The SqlContext and SqlPipe classes (in the Microsoft.SqlServer.Server namespace) must be used for command execution, since they are used to communicate to the SQL Server session within which the code will execute.

To load a compiled assembly (dll) into the database, the CREATE ASSEMBLY statement is used (CREATE ASSEMBLY AssemblyNameInDB FROM 'assembly_path_in_the_filesystem'). The dll file is no longer needed since the assembly is copied into the DB (the sys.assemblies catalog view contains information about existing assemblies).

An example of a SP that calls a CLR assembly is the following:

CREATE PROCEDURE ExampleSP @Parameter1 INT AS EXTERNAL NAME AssemblyName.[ClassNameWithNamespace].MethodName

ClassNameWithNamespace is enclosed in brackets (it could have been quotes) because it probably contains periods, which are not part of a valid identifier in SQL Server.

Source code can also be stored in the DB, like this:

ALTER ASSEMBLY AssemblyNameInDB ADD FILE FROM 'source_code_path_in_the_filesystem'

CLR Scalar UDFs

The SqlFunction attribute is required on the method. You can specify IsDeterministic, and IsPrecise (if it uses any floating point arithmetic, then this is false).

CLR Table-valued UDFs

2 methods are needed: the one that is called from SQL Server (decorated with an attribute like [SqlFunction(FillRowMethodName = "OtherMethodName", TableDefinition = "Column1 INT, Column2 NVARCHAR(100)" )]), which uses yield return to "generate" each row in the result, and the one that fills each row that gets returned ("OtherMethodName"). The second method always receives one object parameter (which is whatever the "yield return" statement was called for in the first method), and the same amount of OUT parameters as columns in the output table definition (these will be the actual column values).

CLR triggers

Similar to CLR SPs, but you can use the TriggerContext class in SqlContext. to perform trigger-specific checks.

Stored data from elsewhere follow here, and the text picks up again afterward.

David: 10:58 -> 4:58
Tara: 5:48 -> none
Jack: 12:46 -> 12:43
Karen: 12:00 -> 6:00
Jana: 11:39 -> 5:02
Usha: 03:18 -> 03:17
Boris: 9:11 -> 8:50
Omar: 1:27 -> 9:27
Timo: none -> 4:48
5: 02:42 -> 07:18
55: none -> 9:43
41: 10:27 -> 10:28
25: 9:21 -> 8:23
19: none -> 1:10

CLR User-Defined aggregates

An entire CLR type (class/struct) must be created, so the aggregate can accomplish this:

  • Initialize: by using the Init method of the defined CLR type.

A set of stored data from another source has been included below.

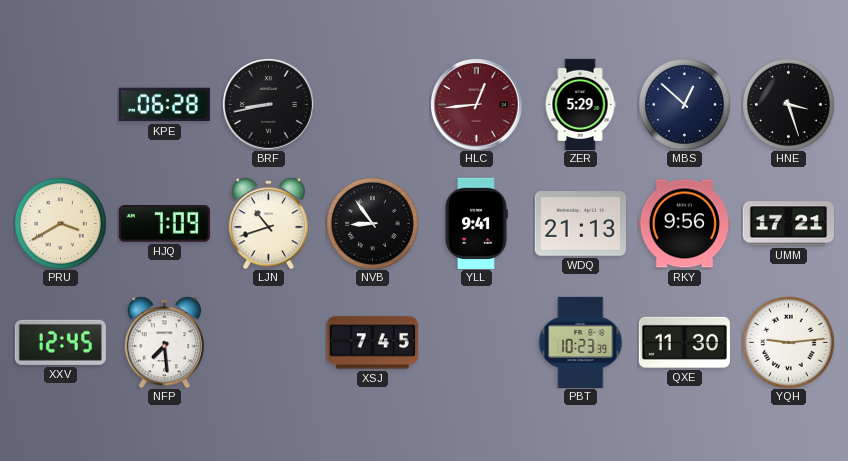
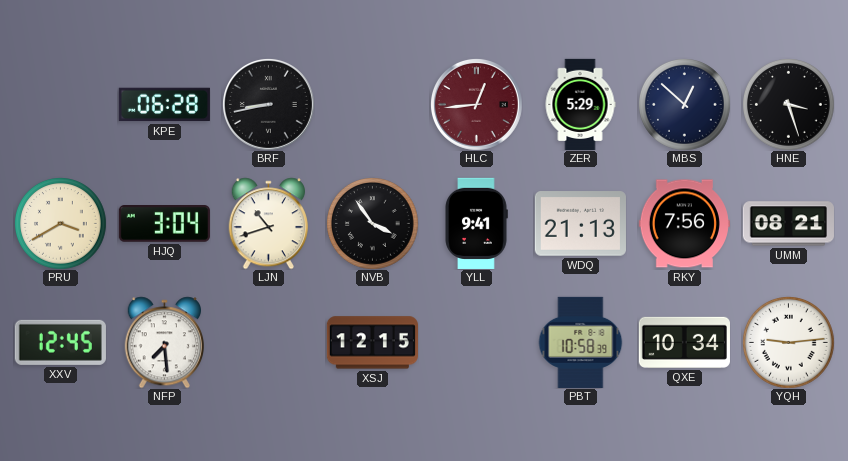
HJQ: 7:09 -> 3:04
NVB: 8:54 -> 3:54
RKY: 9:56 -> 7:56
UMM: 17:21 -> 08:21
XSJ: 7:45 -> 12:15
PBT: 10:23 -> 10:58
QXE: 11:30 -> 10:34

  • Add another value to the calculation: with the Accumulate method.

  • Combine itself with another instance of the same aggregate: with the Merge method.

  • Return its result: with the Terminate method.

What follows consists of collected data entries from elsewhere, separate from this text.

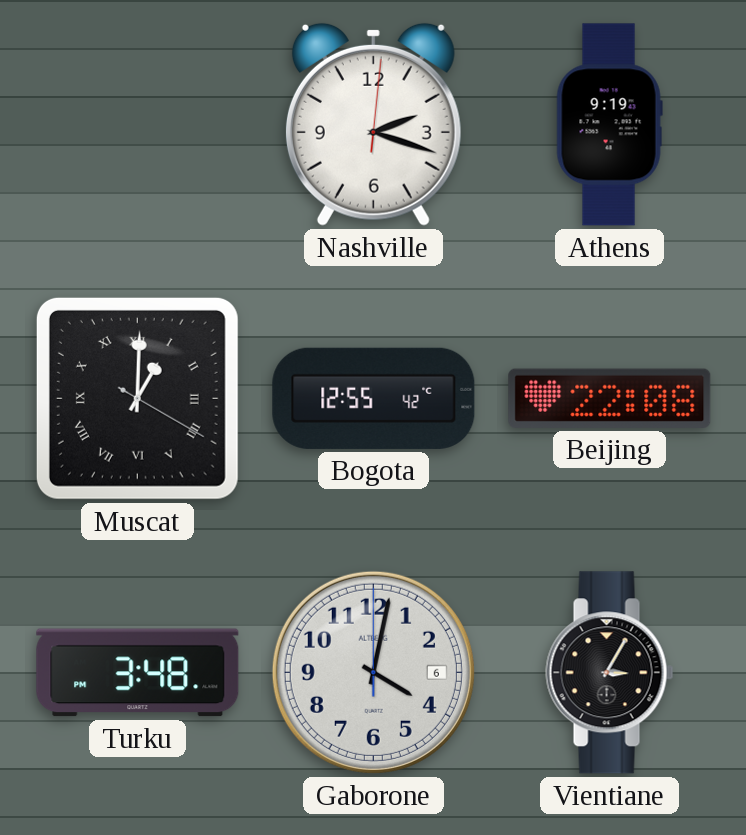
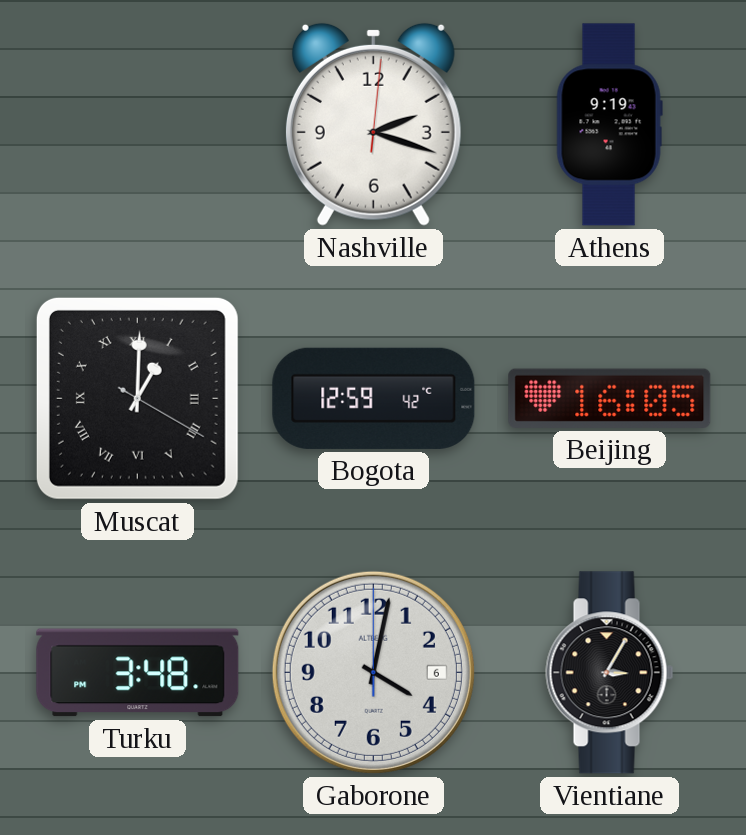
Bogota: 12:55 -> 12:59
Beijing: 22:08 -> 16:05
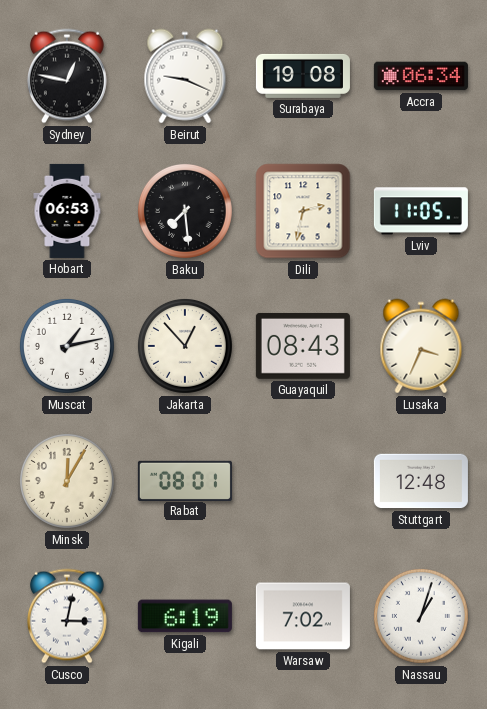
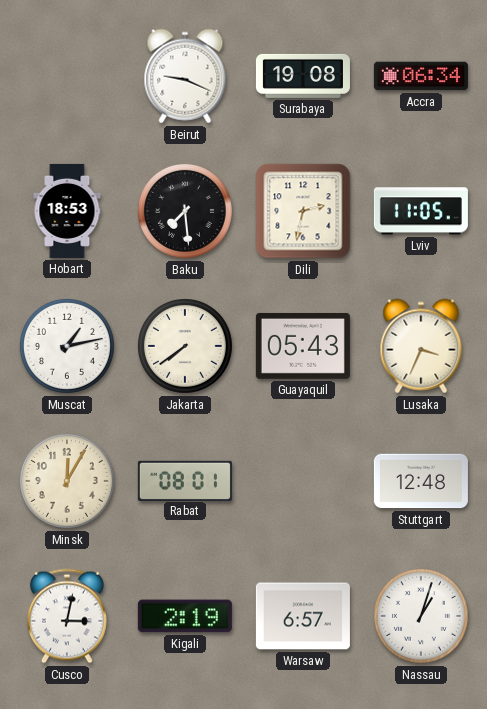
Sydney: 12:47 -> none
Hobart: 06:53 -> 18:53
Jakarta: 12:53 -> 7:39
Guayaquil: 08:43 -> 05:43
Kigali: 6:19 -> 2:19
Warsaw: 7:02 -> 6:57
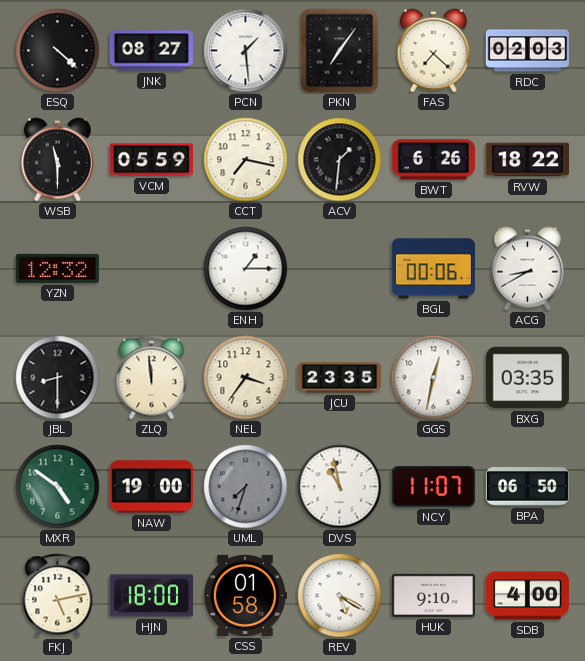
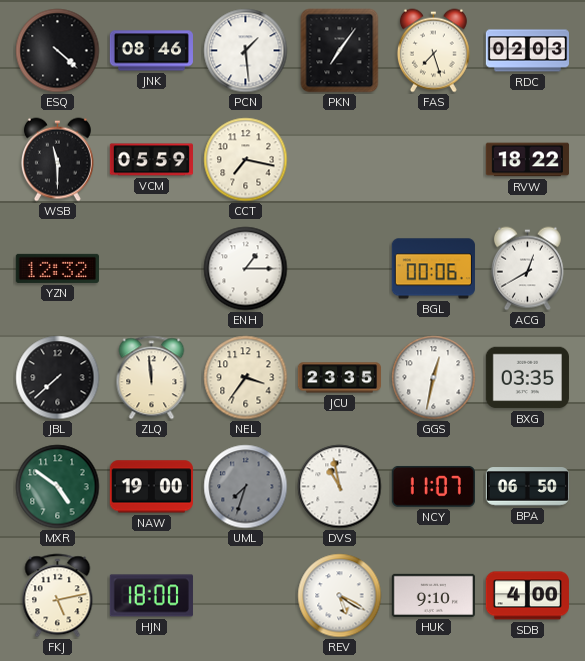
JNK: 08:27 -> 08:46
FAS: 7:22 -> 7:27
ACV: 1:31 -> none
BWT: 6:26 -> none
ACG: 8:40 -> 12:40
JBL: 8:30 -> 7:38
CSS: 01:58 -> none
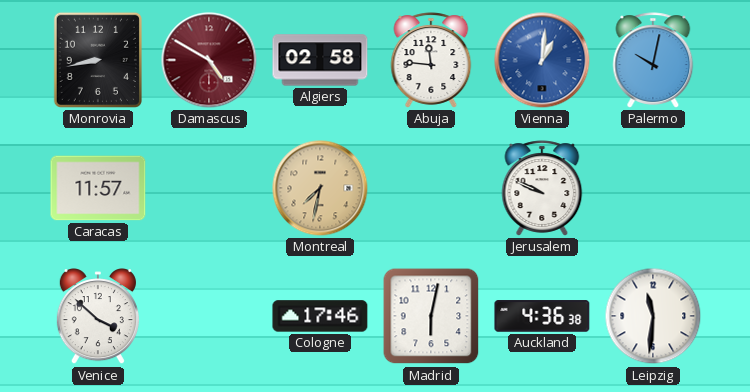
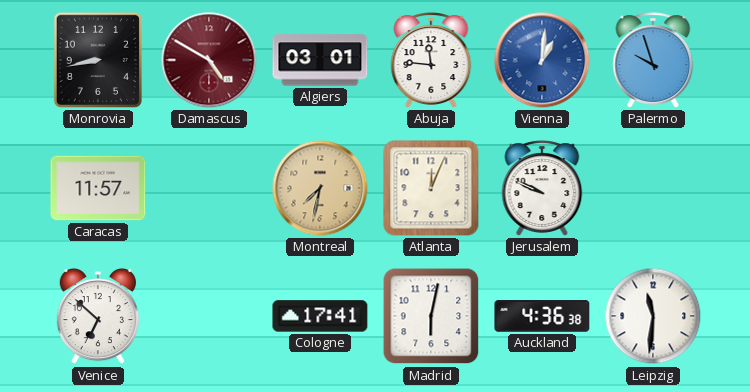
Algiers: 02:58 -> 03:01
Palermo: 10:02 -> 9:57
Atlanta: none -> 12:04
Venice: 3:52 -> 6:52
Cologne: 17:46 -> 17:41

The decorating attribute SqlUserDefinedAggregate can specify if serialization should be handled automatically or by the user (that creates the code), if an empty input returns NULL, if duplicates matter, if NULLs matter, if order matters, and the maximum size of the serialized structure.

CLR User-Defined Types

The attribute SqlUserDefinedType can define who handles serialization (see CLR User-Defined Aggregates), a method to Validate integrity when a binary type is casted to the UDT, if the type is byte-ordered (SQL Server only supports byte sorting, so you should be VERY CAREFUL when implementing this), if it is of fixed length, and its max size. It must implement the INullable interface. Parse and ToString methods are required. More details here.

The following permission sets can be used for CLR assemblies:

  • SAFE: not allowed access to any resources outside the DB to which it is deployed.

  • EXTERNAL ACCESS: allowed to access resources outside the local SQL Server instance, such as another instance, the file system, or even a network resource.

  • UNSAFE: allowed to execute non-CLR code (e.g. Win32 API or a COM component).


Filestream

Option for columns of the varbinary(max) data type. Allows SQL Server to store data for those columns in separate files in the file system. To enable filestream usage, use EXEC sp_configure 'sp_filestream_access', (1|2|3). 1 allows only T-SQL access to the filestream data; 2 allows direct file-system access; 3 allows access through a network share. A filegroup that contains a Filestream database is also required.

Usage requires the table to have a UNIQUEIDENTIFIER column with the ROWGUIDOL property and a Unique constraint on it.

Deleting of filestream data is done with a garbage collector, not necessarily at the moment when the UPDATE/DELETE statement is executed.